Friday, April 18, 2014

Body vs No Body


There was a body on the cross!  This was a shocking revelation to this 12 year-old seeing a crucifix for the first time.  I was not used to seeing Jesus there—or any body for that matter.  The many crosses in my world were empty.  But here, visiting a friend's church, in a denomination different from my own, was a scene I had never fully considered.

In my own Protestant circles I remember hearing the rationale.  It went something like this:  "Friday is here but Sunday is coming!" Holy Week did not end with Jesus on the cross.  Good Friday is not the end of the story.  Jesus was crucified, died, and was buried.  And on the third day, he rose again.  The story ends in the victory of Easter.  The cross is empty because Christ is risen.

In fact, it is true, and as Paul notes, essential, that Christians worship a risen Christ.  He writes: "For if Christ has not been raised, then our proclamation has been in vain and your faith is in vain" 1 Corinthians 15:14.  Even walking through the events of Holy Week—the emotion of the Last Supper, the anguish in Gethsemane, the denials of the disciples, the interrogation of Pilate, and the lonely way to Golgotha—I have come well aware that though the cross is coming, so is the empty tomb.  The dark story of Good Friday will indeed be answered by the light of Easter morning.

And yet, there is scarcely a theologian I can imagine who would set aside the fathomless mystery of the crucifixion in the interest of a doctrine that "over-shadows" it.  The resurrection follows the crucifixion; it does not erase it.  Though the cross has indeed taken away the sting of sin and death, and Christ has truly borne my pain, and the burden of humanity is that I will follow him.  Even Christ, who retained the scars of his own crucifixion, told his followers that they, too, would drink the cup from which he drank.  As a Christian, who considers myself "crucified with Christ," will surely "take up my cross" and follow him.  The good news is that Christ goes with me, even as he went before all, fully tasting humanity in a body like mine.

Thus, far from being an act that undermines the victory of the resurrection, the remembrance of Jesus's hour of suffering boldly unites me with Christ himself.  For it was on the cross that Christ most intimately bound himself to humanity.  It was "for this hour" that Christ himself declared that he came.  Humanity is, in turn, united to him in his suffering and is near him it's own.  Had there not been an actual body on the cross, such mysteries would not be substantive enough to reach Bill Prather or if fact, anyone else.

I can well identify with what author and undertaker Thomas Lynch, in his book: The Undertaking: Life Studies from the Dismal Trade, describes as a related problem as well-meaning onlookers at funerals attempt to console the grief-stricken.  Lynch describes how often he hears someone tell the weeping mother or father of the child who died of leukemia or a car accident, "It's okay, that's not her, it's just a shell."  But the suggestion that a dead body is "just" anything, particularly in the early stages of grief, he finds more than problematic.  What if, he imagines, we were to use a similar wording to describe our hope in resurrection—namely, that Christ raised "just" a body from the dead.  Lynch continues, "What if, rather than crucifixion, he'd opted for suffering low self-esteem for the remission of sins?  What if, rather than 'just a shell,' he'd raised his personality say, or The Idea of Himself?  Do you think they'd have changed the calendar for that?
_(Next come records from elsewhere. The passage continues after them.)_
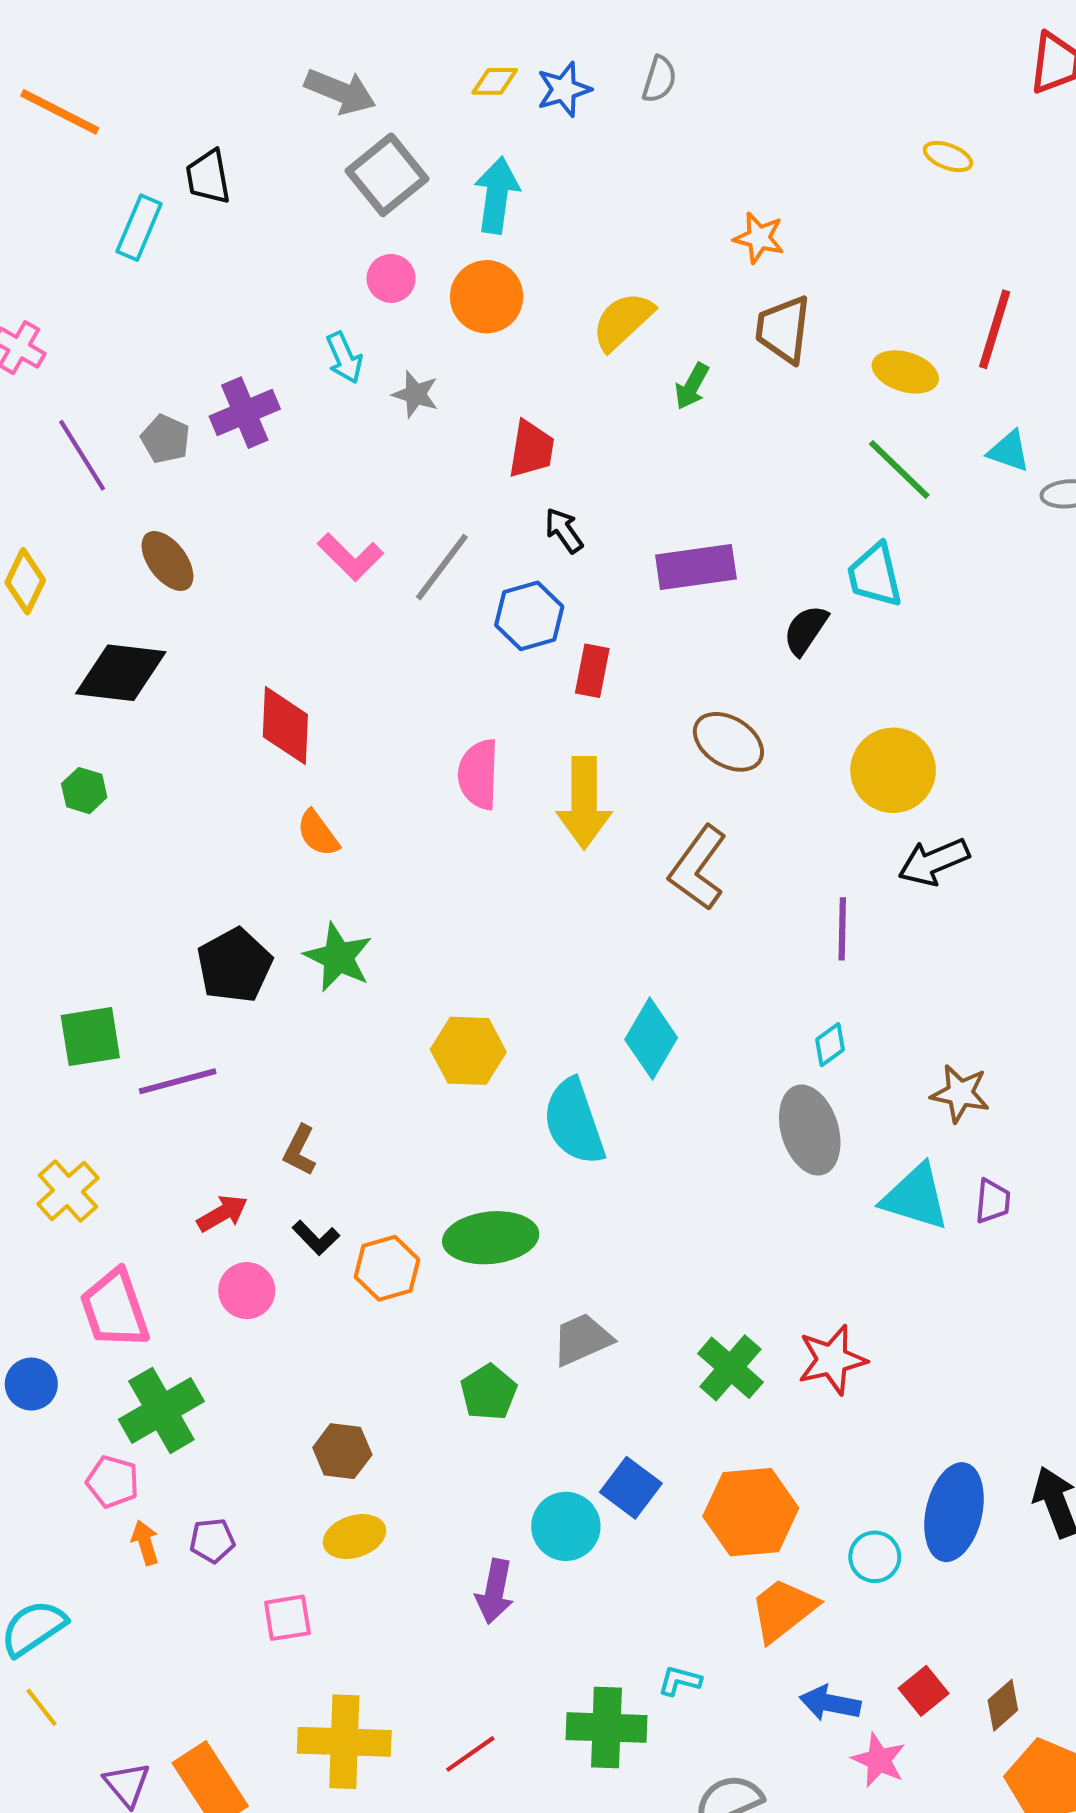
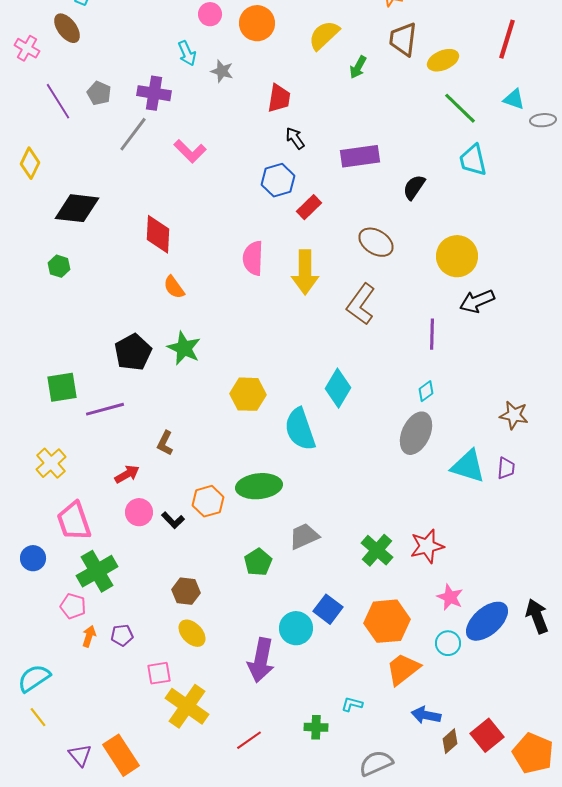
yellow ellipse: (905, 372) -> (443, 60), moved, turned -40
purple cross: (245, 413) -> (154, 93), moved, turned 32
brown ellipse: (167, 561) -> (67, 28), moved
gray line: (442, 567) -> (133, 134), moved
cyan trapezoid: (875, 575) -> (473, 160), moved
red rectangle: (592, 671) -> (309, 207), turned 35
brown star: (960, 1093) -> (514, 415), moved
gray ellipse: (810, 1130) -> (416, 433), turned 42
black L-shape: (316, 1238) -> (173, 520), moved
blue ellipse: (954, 1512) -> (487, 621), turned 36
yellow ellipse: (354, 1537) -> (192, 633), turned 64
orange arrow: (145, 1543) -> (89, 636), turned 35
purple arrow: (495, 1591) -> (261, 660), size x1.4
red square: (924, 1691) -> (487, 735), moved, size x1.4
brown diamond: (1003, 1705) -> (450, 741), moved
green cross: (606, 1728) -> (316, 727), size x0.6
yellow cross: (344, 1742) -> (187, 706), moved, turned 33
pink star: (879, 1760) -> (450, 597), moved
Easter was a body and blood thing, no symbols, no euphemisms, no half measures."

Father, God, this morning, it's on the cross, that I find the one whose self-offering transformed all my suffering and forever lifted the burden of sin.  On this dark and Good Friday, I find the very figure of You in Jesus with me, a body who cried out in a loud voice in the midst of anguish, on the brink of death, "Father, forgive them for they know not what they do."  Precisely because the cross was not empty, the coming resurrection is profoundly full.  Full enough, that this Sunday, when the preacher announces, "He is risen," I will respond with a shout, "HE IS RISEN INDEED!"